JP 2001-146420 A JP 55-94634 A Japanese Patent Publication No. 2001-507661

  However, when gypsum waste is used as a raw material to produce anhydrous gypsum, if it is baked using a conventional rotary kiln or the like, a part that is excessively heated is generated and mixed with gypsum waste as a high-performance water reducing agent. There is a problem that the naphthalene sulfonic acid group is decomposed to generate sulfur oxides. Further, the gypsum itself has a problem that when it is heated to 1000 ° C. or more, it may be thermally decomposed to generate a large amount of sulfur oxide.

  In addition, regardless of the type of furnace used, such as a rotary kiln, conical kettle furnace, etc., it has been required to maintain high purity of the type II anhydrous gypsum obtained as a product and to reduce fuel consumption.

  On the other hand, in the calcining method described in Patent Document 2, it is mentioned that two conical kettle furnaces can be connected in two stages to produce anhydrous gypsum. Because only dispersible powder is supplied, simply connecting two furnaces brings together a large amount of dust into the former furnace and circulates together with the exhaust from the latter furnace. Problems such as a significant loss of electricity costs are foreseen.

  Furthermore, in the anhydrous product manufacturing method described in Patent Document 3, gypsum is fired in multiple stages to produce an anhydrous product, but the combustion gas flows only in the furnace tube and is only used for heating. Therefore, it is necessary to separately introduce compressed air as a fluid medium and to install a stirring blade, and there is a problem that the structure of the system is complicated and the energy efficiency is low.

  Therefore, the present invention has been made in view of the above-described problems in the prior art, and can significantly suppress the generation of sulfur oxides and obtain a high-purity type II anhydrous gypsum. An object of the present invention is to provide an anhydrous gypsum manufacturing method and an anhydrous gypsum firing system that have a simple structure and can reduce fuel consumption and power consumption.

In order to achieve the above-mentioned object, the present invention is provided with two stages of furnaces each including an inner cylinder having an opening in the lower part and a main body surrounding the inner cylinder and having a lower part formed in an inverted conical shape. Combusting the fuel inside the inner cylinder of the latter furnace and injecting combustion gas from the lower opening of the inner cylinder, supplying the gypsum particles calcined in the former furnace to the main body of the latter furnace, with obtaining the type II anhydrous gypsum by calcining the gypsum particles, evacuation of the latter stage furnace through a dust remover is supplied to the inner cylinder of the front of the furnace, from the bottom of the opening of the inner tube of the furnace of the front stage The exhaust gas is ejected, gypsum particles are supplied to the main body of the previous stage furnace, and the gypsum particles are calcined inside the main body.
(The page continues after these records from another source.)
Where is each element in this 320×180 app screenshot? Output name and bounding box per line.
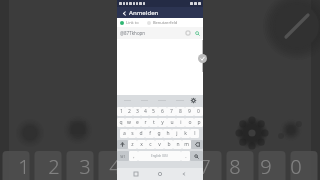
staticText: v	[158, 141, 161, 148]
button[interactable]	[171, 98, 189, 103]
button[interactable]: s	[128, 129, 136, 138]
button[interactable]: a	[120, 129, 128, 138]
staticText: n	[176, 141, 180, 148]
button[interactable]	[136, 98, 153, 103]
button[interactable]: 6	[158, 107, 167, 116]
staticText: p	[197, 119, 201, 126]
staticText: 8	[229, 153, 241, 180]
button[interactable]: Confirm	[198, 54, 207, 63]
staticText: y	[161, 119, 164, 126]
button[interactable]: 4	[141, 107, 149, 116]
button[interactable]: Space	[138, 151, 181, 161]
staticText: 2	[48, 153, 60, 180]
button[interactable]: Benutzerfeld	[147, 20, 178, 25]
button[interactable]: ,	[129, 151, 138, 161]
button[interactable]: k	[181, 129, 190, 138]
staticText: ,	[133, 153, 135, 160]
button[interactable]: Backspace	[191, 140, 203, 149]
button[interactable]: Back	[120, 9, 128, 17]
button[interactable]: Search	[190, 151, 203, 161]
button[interactable]: 5	[149, 107, 158, 116]
button[interactable]: b	[164, 140, 173, 149]
staticText: 9	[260, 153, 272, 180]
button[interactable]: p	[194, 118, 203, 127]
staticText: 8	[179, 108, 182, 115]
button[interactable]: y	[158, 118, 167, 127]
staticText: t	[153, 119, 155, 126]
staticText: a	[123, 130, 126, 137]
button[interactable]: o	[185, 118, 194, 127]
staticText: 3	[79, 153, 91, 180]
staticText: 3	[136, 108, 139, 115]
button[interactable]: Keyboard settings	[189, 96, 198, 105]
button[interactable]: x	[137, 140, 146, 149]
staticText: j	[176, 130, 178, 137]
button[interactable]: w	[125, 118, 133, 127]
button[interactable]: i	[176, 118, 185, 127]
button[interactable]: Recents	[131, 169, 141, 179]
button[interactable]: e	[133, 118, 141, 127]
button[interactable]: n	[173, 140, 182, 149]
button[interactable]: Clear	[185, 30, 191, 36]
button[interactable]: Search	[194, 30, 200, 36]
staticText: 2	[128, 108, 131, 115]
staticText: 4	[109, 153, 121, 180]
button[interactable]: Link to	[120, 20, 139, 25]
staticText: 0	[290, 153, 302, 180]
staticText: 5	[152, 108, 155, 115]
button[interactable]: v	[155, 140, 164, 149]
staticText: 9	[188, 108, 191, 115]
staticText: @87Tkhopn	[120, 30, 146, 36]
button[interactable]: q	[117, 118, 125, 127]
button[interactable]: Back	[179, 169, 189, 179]
button[interactable]: m	[182, 140, 191, 149]
button[interactable]	[153, 98, 171, 103]
button[interactable]: t	[149, 118, 158, 127]
staticText: q	[119, 119, 123, 126]
staticText: 7	[170, 108, 173, 115]
button[interactable]: d	[136, 129, 145, 138]
button[interactable]: !#1	[117, 151, 129, 161]
button[interactable]: g	[154, 129, 163, 138]
button[interactable]: .	[181, 151, 190, 161]
button[interactable]: h	[163, 129, 172, 138]
staticText: z	[131, 141, 134, 148]
staticText: f	[149, 130, 151, 137]
staticText: u	[170, 119, 174, 126]
button[interactable]: 2	[125, 107, 133, 116]
staticText: 1	[18, 153, 30, 180]
button[interactable]	[119, 98, 136, 103]
button[interactable]: c	[146, 140, 155, 149]
button[interactable]: 7	[167, 107, 176, 116]
button[interactable]: Home	[155, 169, 165, 179]
button[interactable]: Shift	[117, 140, 128, 149]
button[interactable]: z	[128, 140, 137, 149]
button[interactable]: 8	[176, 107, 185, 116]
staticText: w	[127, 119, 131, 126]
staticText: x	[140, 141, 143, 148]
staticText: d	[139, 130, 143, 137]
button[interactable]: @87Tkhopn	[117, 27, 203, 39]
staticText: b	[167, 141, 171, 148]
staticText: 7	[199, 153, 211, 180]
button[interactable]: j	[172, 129, 181, 138]
staticText: .	[185, 153, 187, 160]
staticText: l	[194, 130, 196, 137]
staticText: !#1	[120, 154, 126, 159]
staticText: c	[149, 141, 152, 148]
button[interactable]: 3	[133, 107, 141, 116]
staticText: o	[188, 119, 192, 126]
staticText: Anmelden	[129, 9, 159, 17]
button[interactable]: l	[190, 129, 199, 138]
button[interactable]: 0	[194, 107, 203, 116]
staticText: g	[157, 130, 161, 137]
button[interactable]: 1	[117, 107, 125, 116]
staticText: 6	[169, 153, 181, 180]
staticText: 0	[197, 108, 200, 115]
staticText: 4	[144, 108, 147, 115]
staticText: English (US)	[151, 154, 168, 158]
button[interactable]: u	[167, 118, 176, 127]
button[interactable]: 9	[185, 107, 194, 116]
button[interactable]: r	[141, 118, 149, 127]
button[interactable]: f	[145, 129, 154, 138]
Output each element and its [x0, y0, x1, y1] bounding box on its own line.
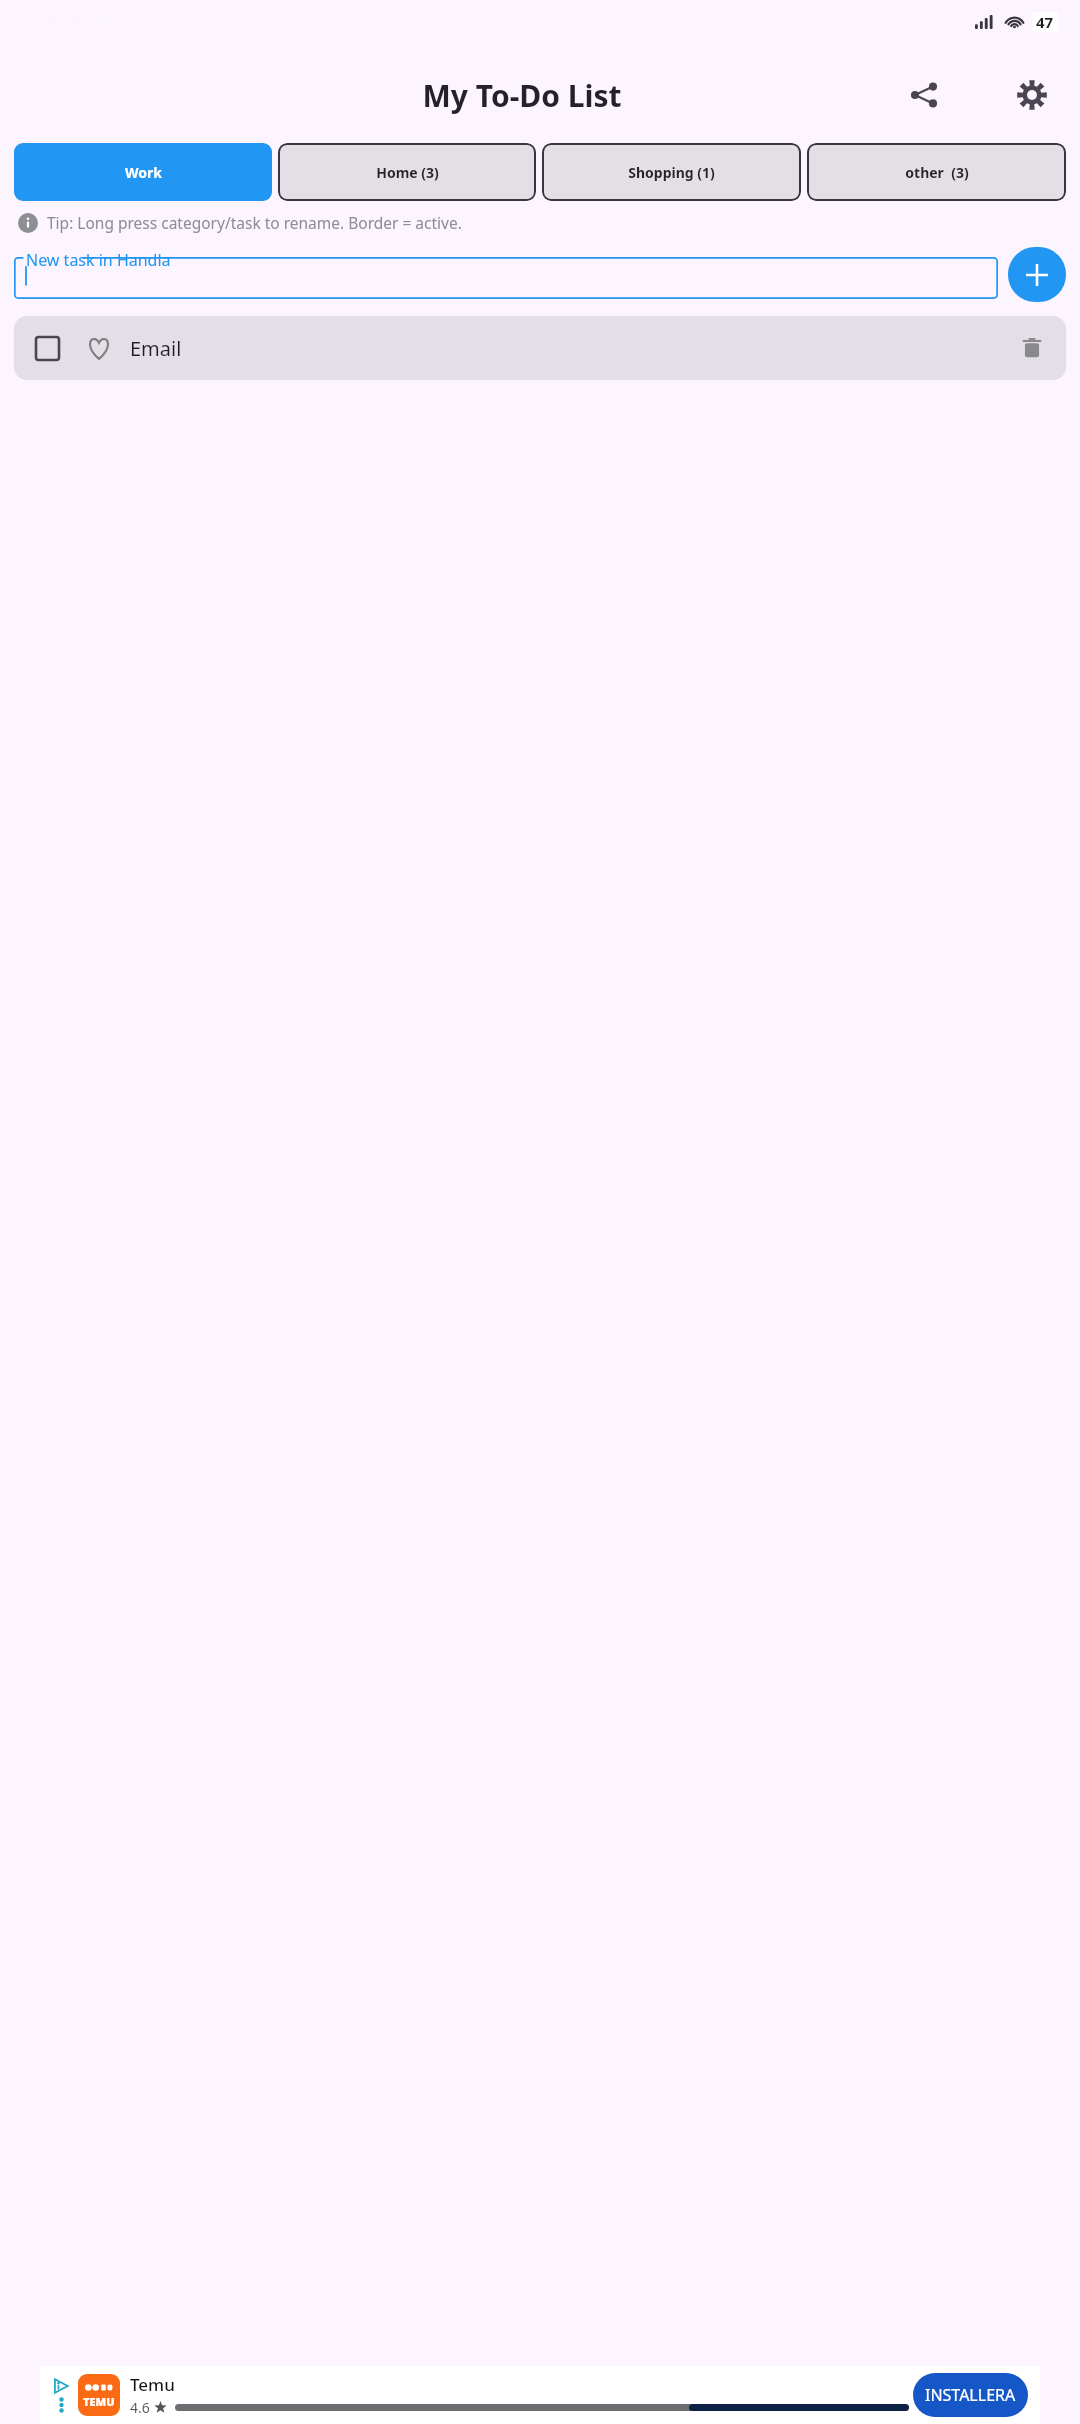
button[interactable]: Toggle done	[14, 316, 1066, 380]
staticText: TEMU	[83, 2394, 115, 2409]
button[interactable]: Settings	[1006, 69, 1058, 121]
staticText: other (3)	[905, 163, 969, 182]
button[interactable]: TEMU	[40, 2366, 1040, 2424]
button[interactable]: Shopping (1)	[542, 143, 801, 201]
button[interactable]: Work	[14, 143, 272, 201]
button[interactable]: New task in Handla	[14, 257, 998, 299]
button[interactable]: Toggle done	[28, 329, 66, 367]
button[interactable]: Delete	[1012, 328, 1052, 368]
button[interactable]: Add task	[1008, 247, 1066, 302]
staticText: Shopping (1)	[628, 163, 715, 182]
staticText: 4.6	[130, 2398, 150, 2417]
staticText: INSTALLERA	[925, 2384, 1016, 2406]
button[interactable]: Share	[898, 69, 950, 121]
staticText: 47	[1036, 12, 1054, 32]
staticText: Home (3)	[376, 163, 439, 182]
button[interactable]: Home (3)	[278, 143, 536, 201]
staticText: New task in Handla	[26, 249, 171, 271]
button[interactable]: INSTALLERA	[913, 2373, 1028, 2417]
staticText: Tip: Long press category/task to rename.…	[47, 212, 462, 233]
staticText: Work	[125, 163, 162, 182]
staticText: My To-Do List	[422, 75, 622, 116]
button[interactable]: other (3)	[807, 143, 1066, 201]
staticText: Email	[130, 335, 182, 362]
staticText: Temu	[130, 2373, 175, 2396]
button[interactable]: Favorite	[80, 329, 118, 367]
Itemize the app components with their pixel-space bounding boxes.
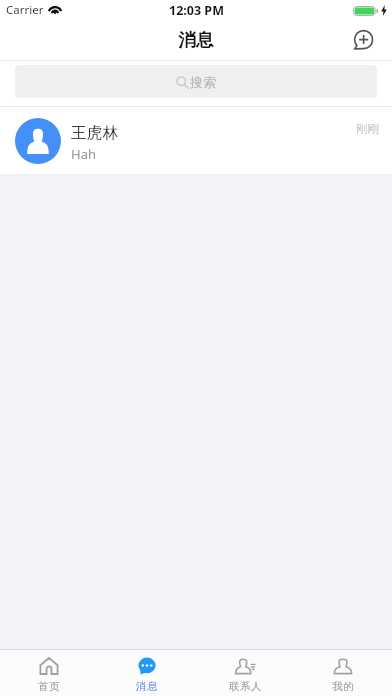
staticText: 搜索 — [190, 74, 216, 90]
staticText: Hah — [71, 145, 96, 163]
button[interactable]: 首页 — [0, 650, 98, 696]
button[interactable]: 消息 — [98, 650, 196, 696]
staticText: 首页 — [38, 680, 60, 693]
button[interactable]: New message — [347, 24, 379, 56]
staticText: 消息 — [136, 680, 158, 693]
staticText: 王虎林 — [71, 123, 119, 143]
button[interactable]: 联系人 — [196, 650, 294, 696]
button[interactable]: 我的 — [294, 650, 392, 696]
staticText: 我的 — [332, 680, 354, 693]
button[interactable]: 搜索 — [15, 65, 377, 98]
button[interactable]: 王虎林 — [0, 107, 392, 174]
staticText: 刚刚 — [356, 122, 379, 136]
staticText: 12:03 PM — [169, 2, 224, 19]
staticText: 消息 — [178, 29, 215, 51]
staticText: Carrier — [6, 2, 44, 18]
staticText: 联系人 — [229, 680, 262, 693]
  And, according to the present invention, the exhaust of the latter furnace for firing the gypsum particles is used for pre-calcining the gypsum particles in the former furnace, so that high-temperature combustion waste gas is not discharged out of the system, When collecting dust contained in the combustion waste gas with a bag filter or the like, it is not necessary to install a spray tower or the like for lowering the temperature of the combustion waste gas, and a simple system and a compact system can be configured.

  In addition, according to the present invention, when calcining or calcining gypsum particles in a furnace, the gypsum particles are fluidized while being heated by combustion gas or the like. There is no need to install it, and a method for producing anhydrous gypsum with a simple furnace structure and low fuel consumption can be provided.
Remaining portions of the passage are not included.